_How to complete this task_
For the records below, print the lines from the line with "Frehisses Bas" through the line with "isso cientistas no mundo todo estão" exactly as written; include both end lines and exclude the rest.

_The records_
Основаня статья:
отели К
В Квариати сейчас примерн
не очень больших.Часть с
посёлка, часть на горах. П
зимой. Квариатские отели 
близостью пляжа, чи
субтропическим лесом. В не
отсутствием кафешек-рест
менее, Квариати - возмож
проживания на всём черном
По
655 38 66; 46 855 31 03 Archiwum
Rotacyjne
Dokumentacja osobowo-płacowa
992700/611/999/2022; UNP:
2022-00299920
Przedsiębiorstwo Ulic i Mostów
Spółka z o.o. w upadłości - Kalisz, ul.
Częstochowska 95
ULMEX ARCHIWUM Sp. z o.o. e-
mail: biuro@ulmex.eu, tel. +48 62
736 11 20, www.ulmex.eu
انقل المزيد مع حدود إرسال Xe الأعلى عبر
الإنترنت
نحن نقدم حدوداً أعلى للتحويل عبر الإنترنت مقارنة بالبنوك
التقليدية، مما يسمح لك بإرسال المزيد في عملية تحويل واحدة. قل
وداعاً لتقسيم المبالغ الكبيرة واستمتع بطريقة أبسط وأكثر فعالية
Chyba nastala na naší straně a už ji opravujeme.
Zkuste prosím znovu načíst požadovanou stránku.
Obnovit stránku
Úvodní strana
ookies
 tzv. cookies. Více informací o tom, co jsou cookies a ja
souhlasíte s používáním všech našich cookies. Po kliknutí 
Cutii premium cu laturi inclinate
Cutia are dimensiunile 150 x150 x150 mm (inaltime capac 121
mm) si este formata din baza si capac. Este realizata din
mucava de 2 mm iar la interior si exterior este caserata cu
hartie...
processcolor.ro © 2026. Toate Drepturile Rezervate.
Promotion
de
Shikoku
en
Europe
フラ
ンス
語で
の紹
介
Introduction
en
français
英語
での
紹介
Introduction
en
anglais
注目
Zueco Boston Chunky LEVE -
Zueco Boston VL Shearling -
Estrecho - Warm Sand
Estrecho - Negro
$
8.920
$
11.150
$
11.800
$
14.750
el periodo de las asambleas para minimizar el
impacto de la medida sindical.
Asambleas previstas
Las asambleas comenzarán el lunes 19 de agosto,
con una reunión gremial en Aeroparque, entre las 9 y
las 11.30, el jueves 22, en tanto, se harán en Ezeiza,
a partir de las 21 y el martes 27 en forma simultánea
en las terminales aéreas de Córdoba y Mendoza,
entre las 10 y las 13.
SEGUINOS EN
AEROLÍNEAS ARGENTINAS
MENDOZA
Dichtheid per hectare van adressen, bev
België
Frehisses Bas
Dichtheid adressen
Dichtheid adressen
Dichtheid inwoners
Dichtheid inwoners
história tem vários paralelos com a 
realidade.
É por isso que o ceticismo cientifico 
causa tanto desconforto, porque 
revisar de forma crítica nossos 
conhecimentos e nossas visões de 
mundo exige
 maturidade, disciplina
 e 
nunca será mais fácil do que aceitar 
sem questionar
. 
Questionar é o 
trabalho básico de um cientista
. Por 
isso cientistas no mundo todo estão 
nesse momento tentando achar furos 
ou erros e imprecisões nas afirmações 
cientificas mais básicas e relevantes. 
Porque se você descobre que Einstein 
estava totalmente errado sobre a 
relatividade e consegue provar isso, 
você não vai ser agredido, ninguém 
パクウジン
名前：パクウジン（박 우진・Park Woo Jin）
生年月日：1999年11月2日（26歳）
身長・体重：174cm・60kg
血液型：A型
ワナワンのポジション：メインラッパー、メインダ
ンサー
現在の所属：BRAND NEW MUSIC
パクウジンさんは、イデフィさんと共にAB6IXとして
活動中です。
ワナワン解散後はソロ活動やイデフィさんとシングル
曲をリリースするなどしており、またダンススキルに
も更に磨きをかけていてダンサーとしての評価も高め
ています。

_Solution to the problem_
Frehisses Bas
Dichtheid adressen
Dichtheid adressen
Dichtheid inwoners
Dichtheid inwoners
história tem vários paralelos com a 
realidade.
É por isso que o ceticismo cientifico 
causa tanto desconforto, porque 
revisar de forma crítica nossos 
conhecimentos e nossas visões de 
mundo exige
 maturidade, disciplina
 e 
nunca será mais fácil do que aceitar 
sem questionar
. 
Questionar é o 
trabalho básico de um cientista
. Por 
isso cientistas no mundo todo estão 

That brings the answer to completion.